The Greater Burgan field is the largest sandstone reservoir system in the world, and its complexity requires the state of art technology for a sound reservoir management practice. This paper will discuss our methodology to maximize the production plateau length of Burgan field using parallel reservoir simulation, waterflood efficiency algorithm, streamline visualization, and ensemble-based optimization method. With a reservoir dimension longer than 48 km, parallel reservoir simulation becomes necessary for an integrated Burgan field study.

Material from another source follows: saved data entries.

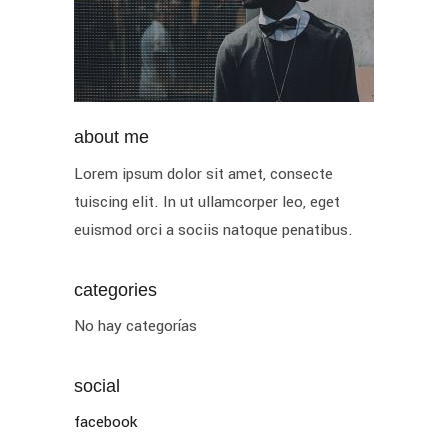
about me
Lorem ipsum dolor sit amet, consecte
tuiscing elit. In ut ullamcorper leo, eget
euismod orci a sociis natoque penatibus.
categories
No hay categorías
social
facebook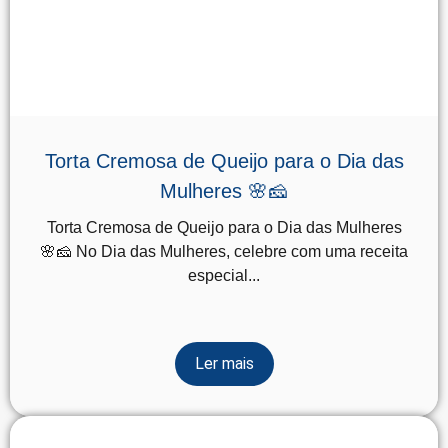
Torta Cremosa de Queijo para o Dia das
Mulheres 🌸🧀
Torta Cremosa de Queijo para o Dia das Mulheres
🌸🧀 No Dia das Mulheres, celebre com uma receita
especial...
Ler mais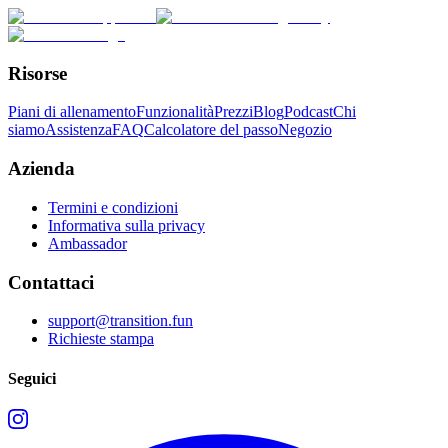
Risorse
Piani di allenamento
Funzionalità
Prezzi
Blog
Podcast
Chi
siamo
Assistenza
FAQ
Calcolatore del passo
Negozio
Azienda
Termini e condizioni
Informativa sulla privacy
Ambassador
Contattaci
support@transition.fun
Richieste stampa
Seguici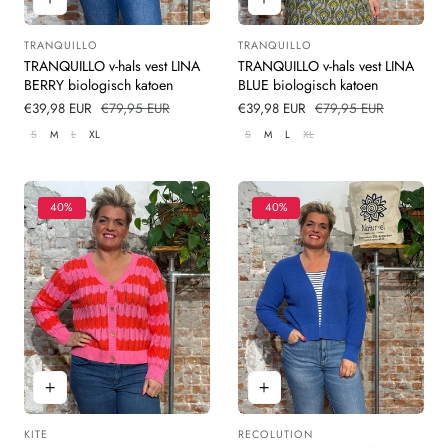
TRANQUILLO
TRANQUILLO
Leverancier:
Leverancier:
TRANQUILLO v-hals vest LINA
TRANQUILLO v-hals vest LINA
BERRY biologisch katoen
BLUE biologisch katoen
Verkoopprijs
€39,98 EUR
Normale
€79,95 EUR
Verkoopprijs
€39,98 EUR
Normale
€79,95 EUR
prijs
prijs
S
M
L
XL
S
M
L
XL
40%
40%
KITE
RECOLUTION
Leverancier:
Leverancier: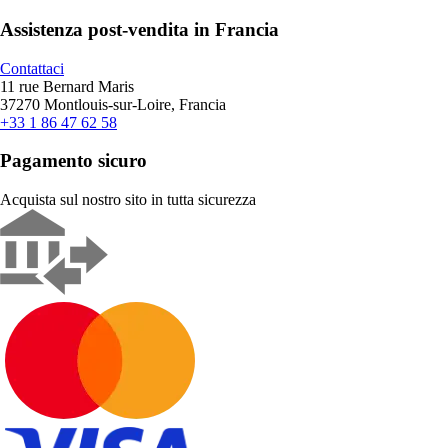
Assistenza post-vendita in Francia
Contattaci
11 rue Bernard Maris
37270 Montlouis-sur-Loire, Francia
+33 1 86 47 62 58
Pagamento sicuro
Acquista sul nostro sito in tutta sicurezza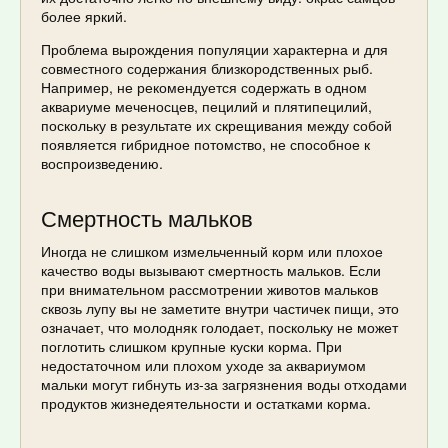
более яркий.
Проблема вырождения популяции характерна и для
совместного содержания близкородственных рыб.
Например, не рекомендуется содержать в одном
аквариуме меченосцев, пецилий и плятипецилий,
поскольку в результате их скрещивания между собой
появляется гибридное потомство, не способное к
воспроизведению.
Смертность мальков
Иногда не слишком измельченный корм или плохое
качество воды вызывают смертность мальков. Если
при внимательном рассмотрении животов мальков
сквозь лупу вы не заметите внутри частичек пищи, это
означает, что молодняк голодает, поскольку не может
поглотить слишком крупные куски корма. При
недостаточном или плохом уходе за аквариумом
мальки могут гибнуть из-за загрязнения воды отходами
продуктов жизнедеятельности и остатками корма.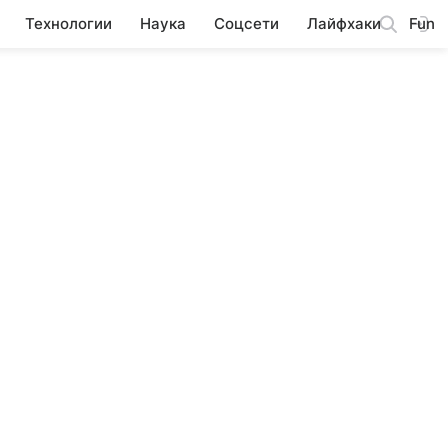
Технологии
Наука
Соцсети
Лайфхаки
Fun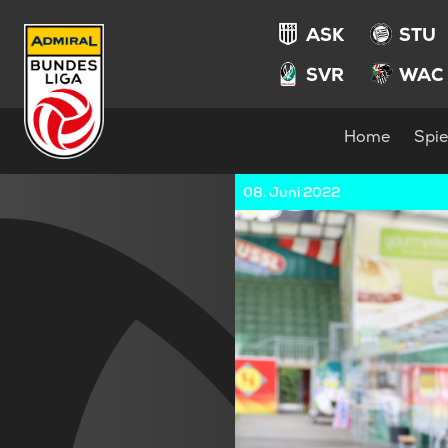
ASK
STU
SVR
WAC
Home
Spie
08. Juni 2022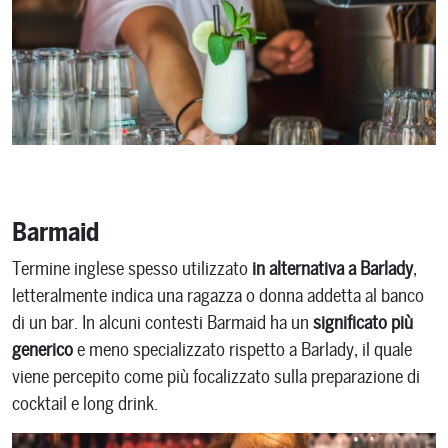
Barmaid
Termine inglese spesso utilizzato
in alternativa a Barlady
,
letteralmente indica una ragazza o donna addetta al banco
di un bar. In alcuni contesti Barmaid ha un
significato più
generico
e meno specializzato rispetto a Barlady, il quale
viene percepito come più focalizzato sulla preparazione di
cocktail e long drink.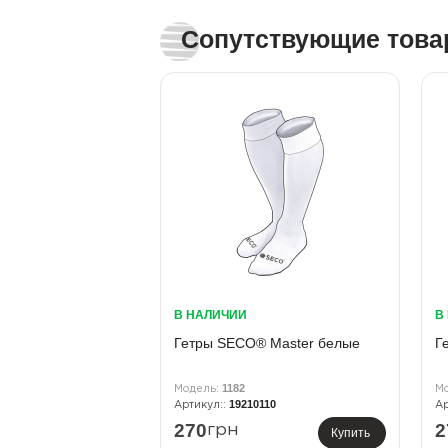
Сопутствующие тов
В НАЛИЧИИ
В
Гетры SECO® Master белые
Г
1182
19210110
270
2
грн
Купить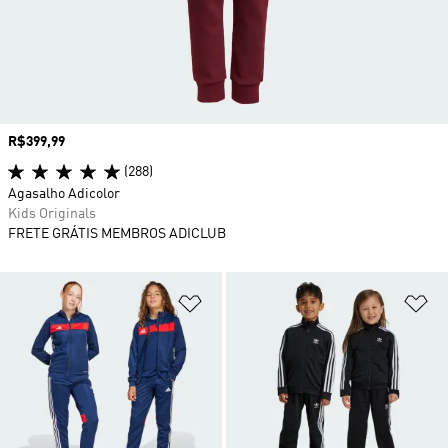
Preço
R$399,99
(288)
Agasalho Adicolor
Kids Originals
FRETE GRÁTIS MEMBROS ADICLUB
Adicionar à Lista de Desejos
Ad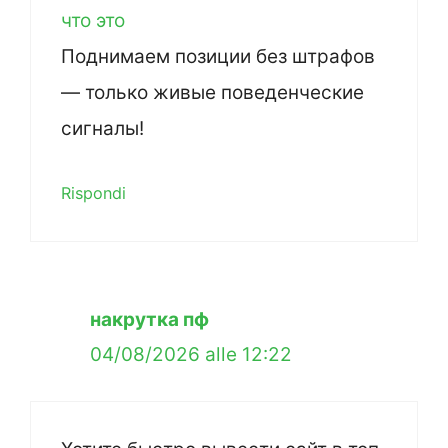
что это
Поднимаем позиции без штрафов
— только живые поведенческие
сигналы!
Rispondi
накрутка пф
04/08/2026 alle 12:22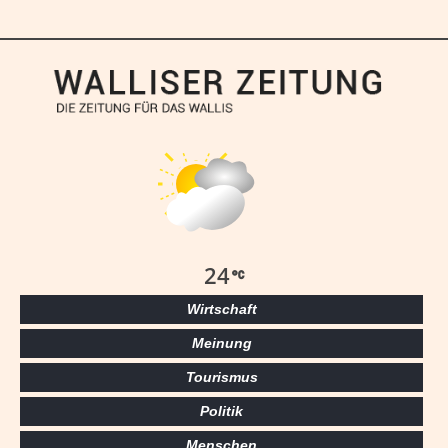
24
Wirtschaft
Meinung
Tourismus
Politik
Menschen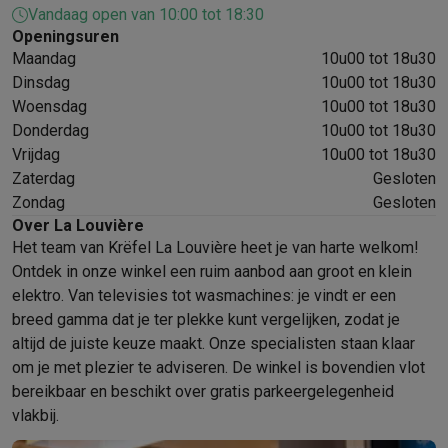
Vandaag open van 10:00 tot 18:30
Mondhygiëne
Elektrische tandenborstels
Opzetborstels
Waterf
Openingsuren
Scheren
Elektrische scheerapparaten
Baardtrimmers
Multigroo
Maandag
10u00 tot 18u30
Lichaamsontharing
IPL ontharing
Epilators
Ladyshaves
Dinsdag
10u00 tot 18u30
Beauty
Gelaatsverzorging
LED Maskers
Spiegels
Hand & voetve
Woensdag
10u00 tot 18u30
Massage
Voetmassage
Massagestoelen
Nek & schoudermass
Donderdag
10u00 tot 18u30
Gezondheid
Personenweegschalen
Bloeddrukmeters
Elektrosti
Vrijdag
10u00 tot 18u30
Voor de baby
Babyfoons
Borstkolven
Flessenwarmers
Aerosols
Zaterdag
Gesloten
TV, audio & foto
Zondag
Gesloten
TV & beamers
TV
TV's met soundbar
2026 TV
LG TV
Samsung TV
Over La Louvière
Het team van Krëfel La Louvière heet je van harte welkom!
Randapparatuur TV
Soundbars
Home cinema
Versterkers
Medias
Ontdek in onze winkel een ruim aanbod aan groot en klein
Hoofdtelefoons & oortjes
Koptelefoons
Draadloze koptelefoo
elektro. Van televisies tot wasmachines: je vindt er een
Speakers
Speakers
Bluetooth speakers
Smart speakers
Party s
breed gamma dat je ter plekke kunt vergelijken, zodat je
Muziek in huis
Radio's & wekkers
Platenspelers
Hifi-ketens
altijd de juiste keuze maakt. Onze specialisten staan klaar
Navigatie
Dashcams
GPS
Coyote
GPS accessoires
om je met plezier te adviseren. De winkel is bovendien vlot
TV & audio accessoires
Steunen
Kabels
Draagbare mediaspele
bereikbaar en beschikt over gratis parkeergelegenheid
Fototoestellen
Digitale camera's
Instant camera's
Canon camera'
vlakbij.
Video
GoPro
Action cams
Drones
Camcorder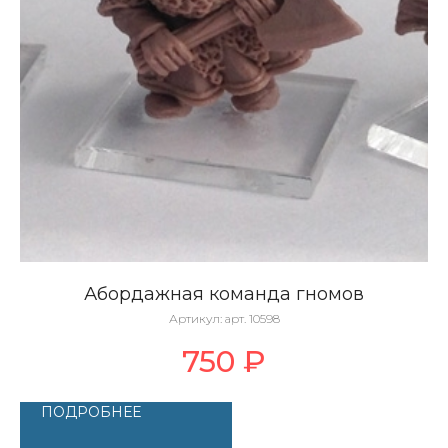
Абордажная команда гномов
Артикул:
арт. 10598
750
₽
ПОДРОБНЕЕ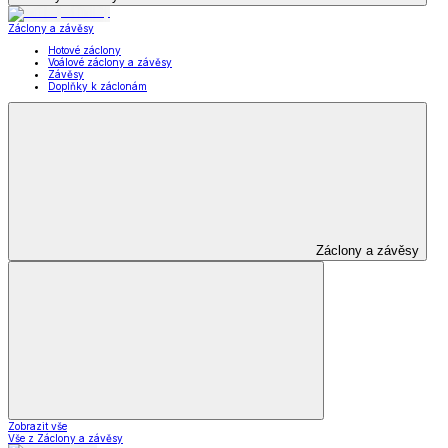
Záclony a závěsy
Hotové záclony
Voálové záclony a závěsy
Závěsy
Doplňky k záclonám
Záclony a závěsy
Zobrazit vše
Vše z Záclony a závěsy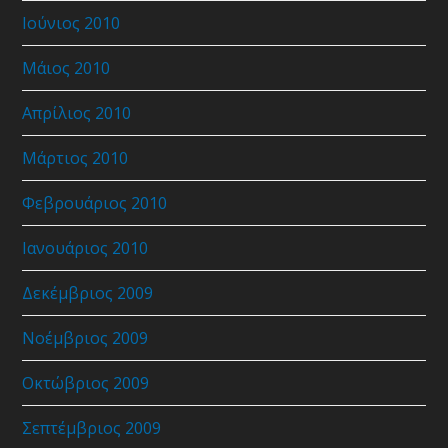
Ιούνιος 2010
Μάιος 2010
Απρίλιος 2010
Μάρτιος 2010
Φεβρουάριος 2010
Ιανουάριος 2010
Δεκέμβριος 2009
Νοέμβριος 2009
Οκτώβριος 2009
Σεπτέμβριος 2009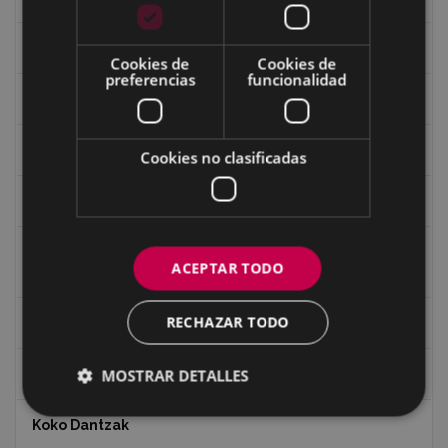
Guerra
Cookies de
Cookies de
preferencias
funcionalidad
Historia
Iglesia de Azitain
Cookies no clasificadas
Ignacio Zuloaga (1870-2020)
Ignacio Zuloaga, cuadros del autor en las tiendas de
ACEPTAR TODO
Eibar (2020)
RECHAZAR TODO
Indalecio Ojanguren Diputación de Gipuzkoa
MOSTRAR DETALLES
Juan Antonio Palacios HARRIA
Koko Dantzak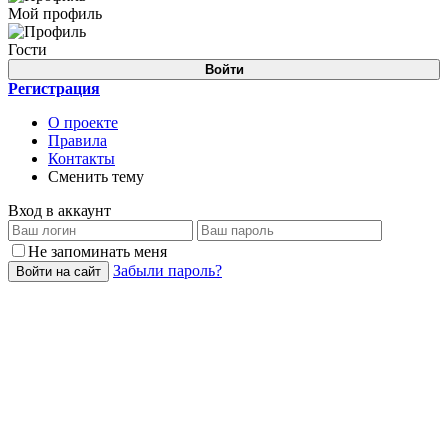
Мой профиль
Гости
Войти
Регистрация
О проекте
Правила
Контакты
Сменить тему
Вход в аккаунт
Не запоминать меня
Забыли пароль?
Войти на сайт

Through history matching of 60-year production data, we quantified billions of barrels vertical fluid migration between major reservoir units, and fluid migration is a major concern in making reservoir management decisions. To optimize future development plans, an economic analysis package was developed to evaluate various operating scenarios, and Net Present Value (NPV) is used as an objective function. The scalability data of parallel reservoir simulation are discussed. The waterflood efficiency algorithm was based in injection efficiency or remaining oil recovery, and the input could come from finite-difference simulation, streamline simulation, and field surveillance data. The algorithm utilized the injector-producer connectivity relationship realized from streamline analysis, and it calculated the amount of water injection for each injector in order to achieve maximum sweep efficiency. The alternative method to optimize the waterflood is based on the ensemble method in which hundreds of simulation models with different operating settings are automatically submitted to run. Results of all models are gathered and analyzed by co-variance. A better setting will be proposed for each model and the next batch of simulation is then launched. At the end, all models will converge to an optimized operating setting.